Old enemies such as Adolf Hitler and Idi Amin Dada and recent enemies such as Osama Ben Laden and Sadam Hussein have all been vanquished. Now, this new enemy must be met and matched. But the question is, “how?” I submit that sports supplies the solution.
My University of Maryland Terrapins Men’s Basketball team is ranked in the top ten and they may be one of the best teams in the country. They seem destined to go the Final Four, and, dare I say, bring another National Championship back to College Park. But for that to happen, more of what I saw in last night’s win against Princeton has to happen.

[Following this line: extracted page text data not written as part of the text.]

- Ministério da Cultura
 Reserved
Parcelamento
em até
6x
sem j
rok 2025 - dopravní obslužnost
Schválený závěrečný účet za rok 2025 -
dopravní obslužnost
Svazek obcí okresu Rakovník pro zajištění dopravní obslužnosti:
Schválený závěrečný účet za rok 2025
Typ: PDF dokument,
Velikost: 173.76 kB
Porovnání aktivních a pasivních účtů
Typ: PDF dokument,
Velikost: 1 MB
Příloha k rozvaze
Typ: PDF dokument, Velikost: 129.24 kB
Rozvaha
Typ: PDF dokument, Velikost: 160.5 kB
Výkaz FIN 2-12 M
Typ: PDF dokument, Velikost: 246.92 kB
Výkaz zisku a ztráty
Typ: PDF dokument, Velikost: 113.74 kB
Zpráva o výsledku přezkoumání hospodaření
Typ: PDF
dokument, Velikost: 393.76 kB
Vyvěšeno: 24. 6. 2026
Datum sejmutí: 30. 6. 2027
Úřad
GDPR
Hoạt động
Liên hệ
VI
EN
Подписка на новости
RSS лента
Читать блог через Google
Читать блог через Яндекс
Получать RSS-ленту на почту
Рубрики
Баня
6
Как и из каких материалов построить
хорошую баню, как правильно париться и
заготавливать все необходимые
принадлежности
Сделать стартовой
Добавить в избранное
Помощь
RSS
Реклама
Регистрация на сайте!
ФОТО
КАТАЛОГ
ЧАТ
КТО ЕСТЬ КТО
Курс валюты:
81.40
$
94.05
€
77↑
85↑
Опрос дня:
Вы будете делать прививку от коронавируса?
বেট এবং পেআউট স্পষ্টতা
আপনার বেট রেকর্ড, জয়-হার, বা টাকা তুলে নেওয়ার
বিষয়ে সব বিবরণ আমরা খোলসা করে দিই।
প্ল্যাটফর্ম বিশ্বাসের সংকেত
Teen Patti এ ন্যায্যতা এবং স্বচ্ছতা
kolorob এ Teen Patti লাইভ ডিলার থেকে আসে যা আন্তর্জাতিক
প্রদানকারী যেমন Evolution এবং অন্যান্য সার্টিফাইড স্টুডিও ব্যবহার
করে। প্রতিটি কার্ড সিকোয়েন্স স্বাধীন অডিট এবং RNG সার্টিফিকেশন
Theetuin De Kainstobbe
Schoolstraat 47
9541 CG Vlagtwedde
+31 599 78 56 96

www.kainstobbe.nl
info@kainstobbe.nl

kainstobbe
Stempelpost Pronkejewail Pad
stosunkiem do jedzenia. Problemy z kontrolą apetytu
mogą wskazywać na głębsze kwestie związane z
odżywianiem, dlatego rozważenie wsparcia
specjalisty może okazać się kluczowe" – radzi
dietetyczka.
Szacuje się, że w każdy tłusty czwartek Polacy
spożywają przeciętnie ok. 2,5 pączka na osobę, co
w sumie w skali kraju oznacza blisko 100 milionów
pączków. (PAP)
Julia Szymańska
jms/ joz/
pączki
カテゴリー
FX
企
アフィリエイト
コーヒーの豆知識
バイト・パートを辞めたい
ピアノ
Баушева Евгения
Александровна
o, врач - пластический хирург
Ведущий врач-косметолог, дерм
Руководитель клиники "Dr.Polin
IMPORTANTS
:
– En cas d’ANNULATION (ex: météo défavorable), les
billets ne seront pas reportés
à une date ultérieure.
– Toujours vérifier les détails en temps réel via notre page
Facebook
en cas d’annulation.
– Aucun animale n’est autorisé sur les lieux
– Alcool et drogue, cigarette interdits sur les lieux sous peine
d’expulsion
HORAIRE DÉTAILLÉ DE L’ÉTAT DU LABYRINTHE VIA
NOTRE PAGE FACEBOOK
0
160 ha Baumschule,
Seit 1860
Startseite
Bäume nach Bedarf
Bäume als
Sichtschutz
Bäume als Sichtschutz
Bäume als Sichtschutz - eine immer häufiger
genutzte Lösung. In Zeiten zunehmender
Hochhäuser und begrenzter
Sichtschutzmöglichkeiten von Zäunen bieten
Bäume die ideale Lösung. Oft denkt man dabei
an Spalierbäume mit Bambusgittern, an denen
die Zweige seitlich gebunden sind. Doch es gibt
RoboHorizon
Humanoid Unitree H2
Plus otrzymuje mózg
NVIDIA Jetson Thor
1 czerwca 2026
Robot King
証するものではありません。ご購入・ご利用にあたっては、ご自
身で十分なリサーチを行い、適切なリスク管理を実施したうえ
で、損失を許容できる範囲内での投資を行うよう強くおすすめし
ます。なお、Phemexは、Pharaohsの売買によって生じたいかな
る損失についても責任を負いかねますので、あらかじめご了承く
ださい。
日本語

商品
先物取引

Maryland has weapons. Lots of ‘em. We’ve got Rasheed Souliman, the transfer from Duke that we’ll take any day (Thank you Coach K) and Robert Carter Jr., another transfer from GA Tech, and freshman sensation Diamond Stone (more on him in coming blogs.) And of course we’ve got Melo Trimble, a prodigy who has come of age and can score at will and dish out assists with reckless abandon. But last night, it wasn’t anyone of these stars that won the day.
Enter No. 1, Jaylaen Brantley. Before last night, I barely knew this kid existed, and most of the Maryland faithful didn’t either. But last night, Jaylen came off the bench and lead the Terps to victory. Brantley scored 14 points on six of seven shooting, dished out two assists and grabbed two rebounds in a super, surprising and superlative show of timely talent. And he did it all in 14 minutes! And another Terp who doesn’t usually shine that brightly, senior Jake Layman, lead the team with 19 points and 8 rebounds.
Layan averages 11.3 points per game. And Brantley averages 2.3 points per game. And yet they managed to combine for 33 points when nobody, and I do mean NOBODY expected that kind of production from either of them.
So, what’s the lesson, you say? The lesson is that the weapons that we need to defeat our foes are hidden in plain sight. The weapons that we need to survive the fierce fight and subdue the dark knight have yet to be used and utilized to their potential.
Prayer is a weapon. And it’s a weapon that shouldn’t sit on the bench but should be a starter in the game of life. And the sooner that people of faith come together and unanimously use this lethal and legitimate spiritual weapon, the better. Unity is a weapon. We are better together. Humility is a weapon. Pride goes before destruction and a haughty spirit before a fall. All of our weapons are at our disposal; we just have to use them and not forsake or lose them at the far end of the bench.